L’actrice campe une saisissante femme en phase de déconstruction dans L’Autre, de Patrick Mario Bernard et Pierre Trividic.

Actrice rare sur les écrans, Dominique Blanc est aussi de celles dont chaque apparition laisse une marque profonde. La dernière ne fait pas exception qui, dans L’Autre de Patrick Mario Bernard et Pierre Trividic, la voit camper de frémissante façon Anne-Marie, une femme rongée par la jalousie, au point de bientôt basculer. Un rôle fort – qui devait d’ailleurs lui valoir le prix d’interprétation à Venise – pour un film étonnant, repoussant les frontières esthétiques du drame psychologique. « Le cinéma m’intéresse à partir du moment où il est une aventure, nous expliquait la comédienne, rayonnante, lors de la Mostra. Il faut que ce soit une aventure humaine, esthétique, qu’il y ait quelque chose de neuf et beaucoup d’inconnu. Comme le dit René Char: « Comment vivre sans inconnu devant soi? » Cette part d’inconnu, c’est ce qui me rend le cinéma précieux. »
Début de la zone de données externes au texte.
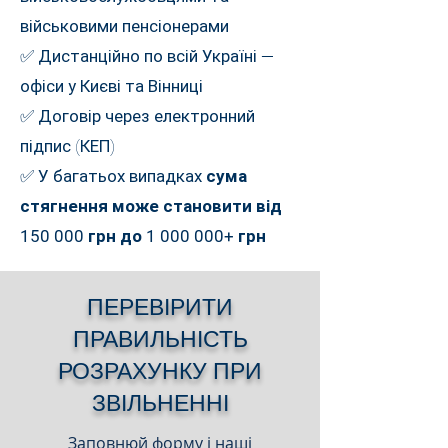
військовими пенсіонерами
✅ Дистанційно по всій Україні —
офіси у Києві та Вінниці
✅ Договір через електронний
підпис (КЕП)
✅ У багатьох випадках
сума
стягнення може становити від
150 000 грн до
1 000 000
+ грн
ПЕРЕВІРИТИ
ПРАВИЛЬНІСТЬ
РОЗРАХУНКУ ПРИ
ЗВІЛЬНЕННІ
Заповнюй форму і наші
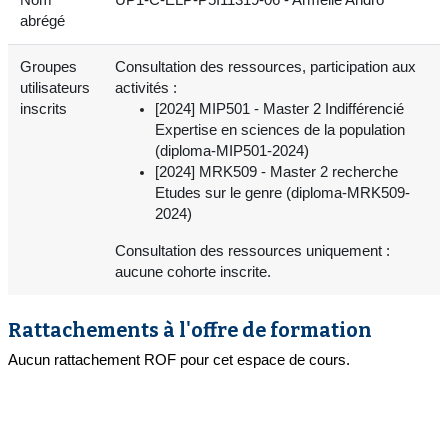
abrégé
Groupes
Consultation des ressources, participation aux
utilisateurs
activités :
inscrits
[2024] MIP501 - Master 2 Indifférencié
Expertise en sciences de la population
(diploma-MIP501-2024)
[2024] MRK509 - Master 2 recherche
Etudes sur le genre (diploma-MRK509-
2024)
Consultation des ressources uniquement :
aucune cohorte inscrite.
Rattachements à l'offre de formation
Aucun rattachement ROF pour cet espace de cours.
Ses réalisateurs de L’Autre, Dominique Blanc les a découverts à la faveur de Dancing« une espèce d’ovni dans la production française ». Le désir de travailler ensemble est réciproque – « c’était tout à fait partagé, ce qui est extrêmement intimidant, en fait » – et se cristallise autour de l’adaptation du roman L’occupation d’Annie Ernaux. « Quand ils m’ont donné le livre, je leur ai dit ne pas voir du tout comment on pouvait fabriquer un film avec ça, mais j’étais très confiante. » Sentiment qui n’allait pas se démentir au gré du travail de préparation dont la comédienne souligne l’étrangeté et le caractère passionnant – « J’ai eu le sentiment de faire du cinéma pour la première fois, il se passait quelque chose d’assez essentiel. Je me suis sentie très libre, peut-être comme jamais, parce que j’ai l’impression qu’avec eux, on peut tout faire, tout jouer, tout offrir, tout sera formidablement regardé, écouté, entendu, et c’est si rare… »
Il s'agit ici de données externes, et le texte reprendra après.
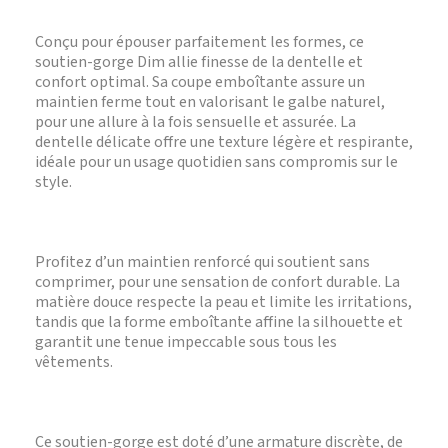
Conçu pour épouser parfaitement les formes, ce
soutien-gorge Dim allie finesse de la dentelle et
confort optimal. Sa coupe emboîtante assure un
maintien ferme tout en valorisant le galbe naturel,
pour une allure à la fois sensuelle et assurée. La
dentelle délicate offre une texture légère et respirante,
idéale pour un usage quotidien sans compromis sur le
style.
Profitez d’un maintien renforcé qui soutient sans
comprimer, pour une sensation de confort durable. La
matière douce respecte la peau et limite les irritations,
tandis que la forme emboîtante affine la silhouette et
garantit une tenue impeccable sous tous les
vêtements.
Ce soutien-gorge est doté d’une armature discrète, de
Cette qualité rejaillit d’ailleurs sur l’écran. « Chaque fois que je disais: « ça, je ne l’ai jamais fait », ils y allaient », observe l’actrice, amusée. Processus qui ne s’arrête pas au simple fait de la découvrir pour la première fois en blonde, mais tient à la chair même d’Anne-Marie. « J’ai toujours été extrêmement sensible, dans mes choix, aux personnages qui connaissent la solitude et la détresse. Je ne peux pas me refaire. (rires) Mais je voulais essayer d’inventer quelque chose de différent à partir de la jalousie. » Avec, à la clé, un exceptionnel portrait de femme au bord de la déconstruction. « Mon père était accoucheur. Un jour, je lui ai dit qu’au fond, on faisait le même métier: lui avait mis au monde des existences toutes nouvelles, et moi je donne chair et corps à une personne qui n’est pas un nouveau-né, mais qui est une personne. La comparaison ne lui a pas plu du tout. » (rires)

L’Autre de Patrick Mario Bernard et Pierre Trividic, à l’affiche depuis le 01/07.

J.F. PL.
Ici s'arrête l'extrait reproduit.